Martin Schongauer (c. 1445, Colmar – 2 February 1491, Breisach), also known as Martin Schön ("Martin beautiful") or Hübsch Martin ("pretty Martin") by his contemporaries, was an Alsatian engraver and painter. He was the most important printmaker north of the Alps before Albrecht Dürer.
Schongauer was born in about 1440 in Colmar, Alsace, probably the third of the four sons of Caspar Schongauer, a goldsmith from Augsburg who taught his son the art of engraving. Colmar is now in France but was then part of the Holy Roman Empire. He may well have been trained by Master E. S. The art historian A. Hyatt Mayor saw both their individual styles in different parts of a single engraving, and all the works with Schongauer's M†S monogram show a fully developed style. Schongauer established at Colmar a very important school of engraving, out of which grew the "Little Masters" of the succeeding generation, and a large group of Nuremberg artists.
As a painter, Schongauer was a follower of the Flemish artist Rogier van der Weyden, and his rare existing pictures closely resemble, both in splendour of color and exquisite minuteness of execution, the best works of his contemporaries in Flanders.

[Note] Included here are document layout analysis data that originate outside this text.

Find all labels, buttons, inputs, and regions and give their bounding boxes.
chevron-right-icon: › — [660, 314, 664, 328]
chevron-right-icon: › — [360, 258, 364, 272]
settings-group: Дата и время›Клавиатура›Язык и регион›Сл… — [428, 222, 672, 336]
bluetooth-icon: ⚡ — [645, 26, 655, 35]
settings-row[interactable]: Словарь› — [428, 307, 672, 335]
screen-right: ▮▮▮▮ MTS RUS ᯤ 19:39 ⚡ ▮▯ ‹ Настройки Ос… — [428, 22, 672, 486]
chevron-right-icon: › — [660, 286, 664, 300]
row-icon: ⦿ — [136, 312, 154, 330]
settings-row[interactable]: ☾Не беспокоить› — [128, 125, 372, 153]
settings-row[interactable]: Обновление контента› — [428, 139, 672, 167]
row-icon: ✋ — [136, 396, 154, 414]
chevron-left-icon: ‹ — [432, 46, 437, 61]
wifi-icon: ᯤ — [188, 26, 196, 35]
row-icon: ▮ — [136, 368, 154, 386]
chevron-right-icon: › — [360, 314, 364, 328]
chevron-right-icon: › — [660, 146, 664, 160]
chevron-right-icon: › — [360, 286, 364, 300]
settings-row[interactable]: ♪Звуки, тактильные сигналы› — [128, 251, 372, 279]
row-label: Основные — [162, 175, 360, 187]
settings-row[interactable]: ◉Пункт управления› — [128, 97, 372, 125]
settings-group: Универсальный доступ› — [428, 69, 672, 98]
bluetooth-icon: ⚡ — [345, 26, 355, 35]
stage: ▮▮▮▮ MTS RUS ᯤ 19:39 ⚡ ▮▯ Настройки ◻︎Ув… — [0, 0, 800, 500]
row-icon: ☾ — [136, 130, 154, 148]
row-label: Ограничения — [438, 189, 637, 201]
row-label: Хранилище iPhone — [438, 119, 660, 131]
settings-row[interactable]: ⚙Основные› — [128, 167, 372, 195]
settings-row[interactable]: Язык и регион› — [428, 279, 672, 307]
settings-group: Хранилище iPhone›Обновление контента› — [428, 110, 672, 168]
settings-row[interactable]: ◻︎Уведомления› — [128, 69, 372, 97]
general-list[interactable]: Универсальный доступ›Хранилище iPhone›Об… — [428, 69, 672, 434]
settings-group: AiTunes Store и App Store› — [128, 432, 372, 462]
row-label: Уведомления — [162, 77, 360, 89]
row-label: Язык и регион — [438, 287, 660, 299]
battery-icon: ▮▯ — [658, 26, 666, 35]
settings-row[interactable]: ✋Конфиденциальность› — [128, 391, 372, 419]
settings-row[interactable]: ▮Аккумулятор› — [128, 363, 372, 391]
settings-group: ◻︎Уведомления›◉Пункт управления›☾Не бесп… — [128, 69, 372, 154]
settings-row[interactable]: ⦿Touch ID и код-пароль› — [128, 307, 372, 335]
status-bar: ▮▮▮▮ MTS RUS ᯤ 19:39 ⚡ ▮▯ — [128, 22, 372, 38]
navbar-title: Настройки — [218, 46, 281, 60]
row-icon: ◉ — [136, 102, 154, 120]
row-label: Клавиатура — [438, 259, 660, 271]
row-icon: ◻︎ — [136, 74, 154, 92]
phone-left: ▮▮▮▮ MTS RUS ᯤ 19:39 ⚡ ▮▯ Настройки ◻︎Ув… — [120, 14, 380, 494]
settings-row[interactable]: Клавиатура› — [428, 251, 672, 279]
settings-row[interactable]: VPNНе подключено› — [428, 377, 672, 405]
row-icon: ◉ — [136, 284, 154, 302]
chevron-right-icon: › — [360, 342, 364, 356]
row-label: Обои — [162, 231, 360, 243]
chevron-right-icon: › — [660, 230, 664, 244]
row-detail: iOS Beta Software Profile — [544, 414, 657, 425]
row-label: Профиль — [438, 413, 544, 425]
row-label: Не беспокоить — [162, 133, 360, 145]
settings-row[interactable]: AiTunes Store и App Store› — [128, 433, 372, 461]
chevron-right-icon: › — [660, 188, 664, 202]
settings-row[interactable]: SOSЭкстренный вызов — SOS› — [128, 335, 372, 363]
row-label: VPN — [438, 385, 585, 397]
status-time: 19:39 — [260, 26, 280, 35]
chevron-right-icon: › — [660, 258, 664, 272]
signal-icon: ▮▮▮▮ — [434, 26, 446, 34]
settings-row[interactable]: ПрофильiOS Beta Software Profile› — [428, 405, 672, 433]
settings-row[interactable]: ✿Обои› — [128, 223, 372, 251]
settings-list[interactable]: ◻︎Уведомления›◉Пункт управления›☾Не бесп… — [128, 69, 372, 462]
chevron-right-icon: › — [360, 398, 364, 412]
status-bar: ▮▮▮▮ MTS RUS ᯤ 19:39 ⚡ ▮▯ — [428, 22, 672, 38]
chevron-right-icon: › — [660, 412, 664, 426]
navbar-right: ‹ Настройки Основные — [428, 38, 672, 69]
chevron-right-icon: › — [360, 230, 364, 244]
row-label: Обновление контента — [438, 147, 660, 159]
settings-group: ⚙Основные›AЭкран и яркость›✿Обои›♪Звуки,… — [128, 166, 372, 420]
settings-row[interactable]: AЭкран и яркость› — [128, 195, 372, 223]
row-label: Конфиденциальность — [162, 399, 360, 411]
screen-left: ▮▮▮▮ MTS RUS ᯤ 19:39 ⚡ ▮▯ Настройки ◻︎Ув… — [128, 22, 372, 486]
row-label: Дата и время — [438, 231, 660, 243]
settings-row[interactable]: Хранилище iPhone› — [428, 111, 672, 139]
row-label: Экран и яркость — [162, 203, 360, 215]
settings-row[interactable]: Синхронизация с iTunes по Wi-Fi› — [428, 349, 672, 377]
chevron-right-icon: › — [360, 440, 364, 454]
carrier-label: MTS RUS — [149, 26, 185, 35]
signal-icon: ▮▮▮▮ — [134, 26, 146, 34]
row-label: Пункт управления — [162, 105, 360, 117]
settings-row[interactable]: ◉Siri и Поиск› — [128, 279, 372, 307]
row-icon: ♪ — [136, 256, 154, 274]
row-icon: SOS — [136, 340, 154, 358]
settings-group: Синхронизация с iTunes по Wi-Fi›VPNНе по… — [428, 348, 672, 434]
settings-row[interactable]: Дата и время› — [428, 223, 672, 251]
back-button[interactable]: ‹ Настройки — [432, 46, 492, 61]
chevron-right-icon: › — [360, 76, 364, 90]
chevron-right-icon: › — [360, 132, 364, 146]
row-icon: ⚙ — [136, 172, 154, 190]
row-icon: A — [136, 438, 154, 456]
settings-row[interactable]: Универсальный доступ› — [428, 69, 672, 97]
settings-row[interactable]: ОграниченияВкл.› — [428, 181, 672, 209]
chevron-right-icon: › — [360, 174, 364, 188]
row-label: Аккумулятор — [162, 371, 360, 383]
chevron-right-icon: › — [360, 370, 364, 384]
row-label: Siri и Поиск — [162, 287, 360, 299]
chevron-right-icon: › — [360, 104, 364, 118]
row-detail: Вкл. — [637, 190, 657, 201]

Only a few of his paintings survive, the most notable of them being the Madonna in the Rose Garden, painted for St Martin's Church, Colmar. The Musée d´Unterlinden in Colmar possesses eleven panels by him or his workshop, and a small panel of David with Goliath's Head in Munich is attributed to him. The miniature painting of the Death of the Virgin in the National Gallery, London is probably the work of a pupil.
The main work of Schongauer's life was the production of a large number of beautiful engravings, which were largely sold, not only in Germany, but also in Italy and even in England and Spain. Vasari says that Michelangelo copied one of his engravings, in the Trial of Saint Anthony. His style shows no trace of Italian influence, but a very clear and organised Gothic.
His subjects are mainly religious, but include comic scenes of ordinary life such as the Peasant family going to market or the Two apprentices fighting. One hundred and sixteen engravings are generally recognised as by his hand, and since several are only known from a single impression, there were probably others that are now lost. Many of his pupils' plates as well as his own are signed, M†S, as are many copies probably by artists with no connection to him.
Among the most renowned of Schongauer's engravings are the series of the Passion and the Death and Coronation of the Virgin, and the series of the Wise and Foolish Virgins. All are remarkable for their miniature-like treatment, their brilliant touch, and their chromatic force. Some, such as the Death of the Virgin and the Adoration of the Magi are richly-filled compositions of many figures, treated with much largeness of style in spite of their minute scale.
He established the system of depicting volume by means of cross-hatching (lines in two directions) which was further developed by Dürer, and was the first engraver to curve parallel lines, probably by rotating the plate against a steady burin. He also developed a burin technique producing deeper lines on the plate, which meant that more impressions could be taken before the plate became worn.
According to Arthur Mayger Hind, Schongauer was one of the first German engravers to "rise above the Gothic limitations both of setting and type" and that he "actualises an idea of beauty which in its nearer approach to more absolute ideals appeals to a far more universal appreciation" than earlier engravers such as Master E. S..
The British Museum and other major print rooms possess fine collections of Schongauer's prints.